ExHET '25: Proceedings of the 2025 4th International Workshop on Extreme Heterogeneity Solutions

Full Citation in the ACM Digital Library

A Unified Portable and Programmable Framework for Task-Based Execution and Dynamic Resource Management on Heterogeneous Systems

Serhan Gener
Sahil Hassan
Liangliang Chang
Chaitali Chakrabarti
Tsung-Wei Huang
Umit Ogras
Ali Akoglu

Heterogeneous computing systems are essential for addressing the diverse computational needs of modern applications. However, they present a fundamental trade-off between easy programmability and performance. This paper addresses this trade-off by enabling performance and energy efficiency optimization while facilitating easy programming without delving into hardware details. It introduces CEDR-Taskflow, a comprehensive framework that automatically parallelizes user applications and dynamically schedules its tasks to heterogeneous platforms, enabling efficient resource utilization and ease of programming. Emulation-based studies on the Xilinx ZCU102 and NVIDIA Jetson AGX Xavier SoC platforms demonstrate that this integrated framework improves application execution time by up to 1.47x compared to state-of-the-art, while maintaining hardware-agnostic application development. Furthermore, this integration approach enables features such as streaming-enabled execution and schedule caching that reduce the time spent on task scheduling by up to 29.6x and results in up to 6.1x lower execution time.

From OpenACC to OpenMP5 GPU Offloading: Performance Evaluation on NAS Parallel Benchmarks

Yehonatan Fridman
Yosef Goren
Gal Oren

The NAS Parallel Benchmarks (NPB) are widely used to evaluate parallel programming models, yet lack a native OpenMP offloading implementation for GPUs. This gap is significant given OpenMP’s emergence as a versatile standard for heterogeneous systems, offering broad compatibility with both current and future GPU architectures. Existing solutions, such as those that directly translate OpenACC to a binary executable, are limited by OpenACC’s stagnation and vendor-specific constraints, while not exposing OpenMP, which is used internally as an intermediate representation.

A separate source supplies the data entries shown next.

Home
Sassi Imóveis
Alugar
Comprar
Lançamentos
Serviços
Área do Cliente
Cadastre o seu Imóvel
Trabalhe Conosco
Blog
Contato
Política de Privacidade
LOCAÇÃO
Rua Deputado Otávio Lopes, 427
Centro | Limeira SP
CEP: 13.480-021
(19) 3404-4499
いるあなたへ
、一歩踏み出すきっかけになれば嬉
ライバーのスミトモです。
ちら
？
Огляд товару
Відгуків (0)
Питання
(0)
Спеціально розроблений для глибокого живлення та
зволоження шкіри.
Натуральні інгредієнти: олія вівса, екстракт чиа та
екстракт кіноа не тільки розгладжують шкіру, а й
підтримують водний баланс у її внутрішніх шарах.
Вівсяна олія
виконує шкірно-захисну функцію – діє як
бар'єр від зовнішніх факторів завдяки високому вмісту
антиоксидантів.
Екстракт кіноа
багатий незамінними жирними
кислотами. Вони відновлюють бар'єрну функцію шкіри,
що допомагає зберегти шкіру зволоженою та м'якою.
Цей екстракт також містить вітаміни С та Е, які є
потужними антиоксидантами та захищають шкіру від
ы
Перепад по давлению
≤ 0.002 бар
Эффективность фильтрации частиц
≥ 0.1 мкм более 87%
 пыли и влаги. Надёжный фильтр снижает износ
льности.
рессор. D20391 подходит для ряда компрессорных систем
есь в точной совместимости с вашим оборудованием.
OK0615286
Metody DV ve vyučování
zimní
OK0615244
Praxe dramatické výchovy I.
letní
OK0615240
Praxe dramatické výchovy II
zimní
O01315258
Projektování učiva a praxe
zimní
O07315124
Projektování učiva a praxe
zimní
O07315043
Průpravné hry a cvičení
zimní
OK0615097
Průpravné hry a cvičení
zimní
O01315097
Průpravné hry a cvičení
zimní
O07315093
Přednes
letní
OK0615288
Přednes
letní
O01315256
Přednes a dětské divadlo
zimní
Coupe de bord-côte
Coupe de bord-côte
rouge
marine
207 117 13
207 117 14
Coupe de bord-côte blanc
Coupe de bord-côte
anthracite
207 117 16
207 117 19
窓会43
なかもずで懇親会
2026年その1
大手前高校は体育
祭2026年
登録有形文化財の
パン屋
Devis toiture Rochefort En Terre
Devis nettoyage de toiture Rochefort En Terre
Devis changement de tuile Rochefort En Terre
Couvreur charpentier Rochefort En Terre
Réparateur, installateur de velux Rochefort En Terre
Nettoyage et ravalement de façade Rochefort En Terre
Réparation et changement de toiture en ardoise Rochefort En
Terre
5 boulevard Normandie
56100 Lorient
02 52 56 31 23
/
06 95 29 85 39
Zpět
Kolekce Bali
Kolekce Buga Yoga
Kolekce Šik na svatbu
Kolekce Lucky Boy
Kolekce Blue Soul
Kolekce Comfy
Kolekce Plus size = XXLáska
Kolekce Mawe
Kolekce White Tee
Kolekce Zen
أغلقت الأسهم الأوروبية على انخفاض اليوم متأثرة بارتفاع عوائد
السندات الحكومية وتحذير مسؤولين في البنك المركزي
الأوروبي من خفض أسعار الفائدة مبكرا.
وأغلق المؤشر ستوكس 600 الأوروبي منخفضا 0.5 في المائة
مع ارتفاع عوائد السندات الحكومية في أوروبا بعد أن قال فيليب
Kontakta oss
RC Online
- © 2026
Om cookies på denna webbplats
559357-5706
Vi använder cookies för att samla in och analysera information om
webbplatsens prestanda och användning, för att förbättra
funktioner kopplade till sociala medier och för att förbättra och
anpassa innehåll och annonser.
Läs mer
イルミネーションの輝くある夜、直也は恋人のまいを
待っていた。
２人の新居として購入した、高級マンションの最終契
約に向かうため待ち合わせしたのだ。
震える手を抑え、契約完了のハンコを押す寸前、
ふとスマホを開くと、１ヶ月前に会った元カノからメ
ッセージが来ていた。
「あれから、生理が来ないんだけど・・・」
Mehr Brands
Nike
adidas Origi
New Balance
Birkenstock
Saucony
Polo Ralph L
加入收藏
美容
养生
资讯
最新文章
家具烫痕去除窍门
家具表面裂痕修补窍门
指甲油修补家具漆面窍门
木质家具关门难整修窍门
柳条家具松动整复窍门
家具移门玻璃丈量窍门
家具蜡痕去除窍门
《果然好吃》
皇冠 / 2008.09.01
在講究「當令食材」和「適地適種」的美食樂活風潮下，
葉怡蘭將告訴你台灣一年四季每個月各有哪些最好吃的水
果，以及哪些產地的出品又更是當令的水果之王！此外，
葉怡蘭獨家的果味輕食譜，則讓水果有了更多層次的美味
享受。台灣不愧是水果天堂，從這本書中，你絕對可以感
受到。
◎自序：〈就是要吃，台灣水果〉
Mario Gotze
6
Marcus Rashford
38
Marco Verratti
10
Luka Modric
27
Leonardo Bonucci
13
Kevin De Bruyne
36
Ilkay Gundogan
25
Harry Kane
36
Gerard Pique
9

This work addresses this limitation by developing a source-level translation of OpenACC-based NPB benchmarks into OpenMP5 offloading code. This translation employs a combination of automated source-to-source tool and manual optimization to ensure efficient execution across various GPU architectures. Performance evaluations indicate that the translated OpenMP versions deliver results comparable to the original OpenACC implementations, validating their reliability for GPU-based computations. Additionally, comparisons between GPU-accelerated OpenMP implementations and traditional CPU-based benchmarks reveal significant performance gains, especially in computationally intensive workloads. These findings highlight OpenMP’s potential as a unified programming model, offering superior portability and optimization capabilities across diverse hardware platforms.

The sources of this work are available at our repository.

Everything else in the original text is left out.